American baseball executive (born 1976)

David Lee Forst (born May 18, 1976) is an American baseball executive who most recently served as the general manager of the Athletics of Major League Baseball (MLB). He began his front office career as a scout with the Athletics in 2000, before working his way to general manager in 2015.

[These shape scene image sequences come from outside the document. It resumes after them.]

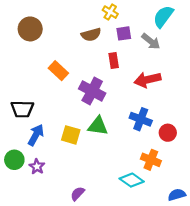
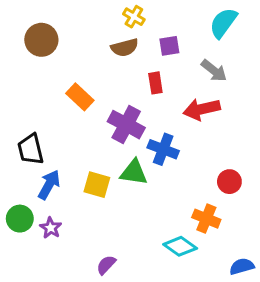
yellow cross: (110, 12) -> (134, 17), moved
gray arrow: (151, 41) -> (214, 71), moved
black trapezoid: (22, 109) -> (31, 149), turned 75
blue cross: (141, 119) -> (163, 149), moved

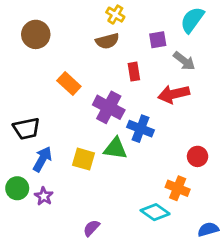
purple square: (169, 46) -> (158, 40), moved
black trapezoid: (31, 149) -> (26, 129), turned -88

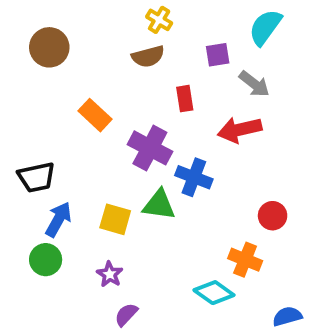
green circle: (17, 188) -> (46, 260), moved
purple star: (44, 196) -> (110, 274), moved

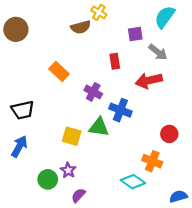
brown circle: (49, 47) -> (16, 29), moved
brown semicircle: (148, 56) -> (81, 27), moved
purple cross: (150, 148) -> (93, 92), size x0.7
blue arrow: (58, 219) -> (19, 146), moved
green circle: (46, 260) -> (48, 179), moved

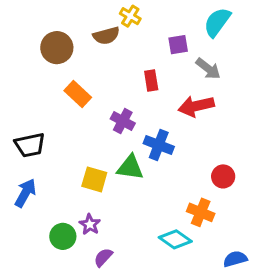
brown circle: (16, 29) -> (57, 48), moved

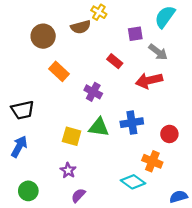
red rectangle: (151, 81) -> (115, 61), turned -42
blue cross: (159, 145) -> (132, 123), moved, turned -30
green circle: (63, 236) -> (28, 191), moved

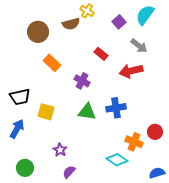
purple square: (135, 34) -> (119, 22), moved, turned -32
red circle: (169, 134) -> (155, 132), moved
yellow square: (72, 136) -> (46, 112), moved

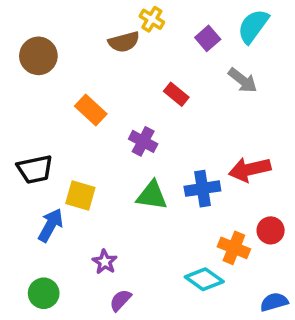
brown circle: (38, 32) -> (38, 56), moved
red arrow: (131, 71) -> (250, 169), moved
blue arrow: (17, 129) -> (51, 225), moved

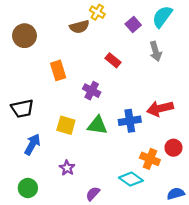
gray arrow: (243, 80) -> (156, 51), turned 36
orange rectangle: (91, 110) -> (58, 70), turned 30
yellow square: (80, 196) -> (66, 125), moved
purple semicircle: (120, 300) -> (93, 194), moved

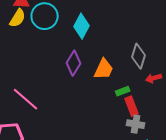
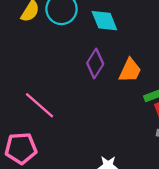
cyan diamond: (82, 26) -> (104, 21), turned -50

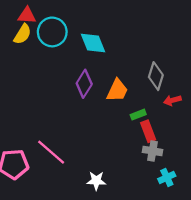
pink line: (39, 105) -> (51, 152), moved

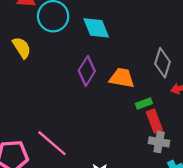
yellow semicircle: (22, 34) -> (22, 48), moved, turned -65
orange trapezoid: (117, 90) -> (122, 78), turned -105

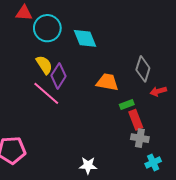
yellow semicircle: (22, 48) -> (44, 65), moved
purple diamond: (87, 71) -> (59, 76), moved
pink line: (52, 143) -> (46, 93), moved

==Early and personal life==
Forst was born in Santa Monica, California, and raised in Encino, California. He attended Brentwood School in Brentwood, Los Angeles. Forst's wife is Rebe Glass, a lawyer with the San Francisco law firm Cooley Godward Kronish. Glass and Forst met at Harvard, where Glass was captain of the soccer team and a member of the 1997 All-Ivy Team, Second Team. They have a son (Judah) and a daughter (Sasha), and live in Berkeley, California, as well as a niece (Serena), and two nephews (Ryan and Nolan)

==College==
Forst attended Harvard University, where he played college baseball for the Harvard Crimson. Forst was the Crimson's starting shortstop and team captain, and in his senior year he batted .406/.437/.624, while setting a school record with 67 hits. He was named an All-America third-team shortstop. He graduated cum laude with a bachelor's degree in sociology from Harvard in 1998.

==Playing career==
Forst attended spring training with the Boston Red Sox of Major League Baseball (MLB) in 1999. He played for the Springfield Capitals of the independent Frontier League in 1998 (batting .280/.350/.320; playing primarily third base) and 1999 (batting .294/.362/.376; playing primarily shortstop).

==Front office career==
In 2000, Forst sent his résumé to MLB teams and was hired by the Oakland Athletics as a scout. He became the Athletics' assistant general manager in 2004, succeeding Paul DePodesta. He turned down opportunities to interview for the general manager position with the Seattle Mariners and San Diego Padres. After the 2015 season, the Athletics announced that, with Billy Beane being promoted to executive vice president of baseball operations, Forst would be promoted to general manager.

On August 7, 2026, Forst was fired as the Athletics' general manager, with assistant general manager Dan Feinstein serving as the interim for the remainder of the season.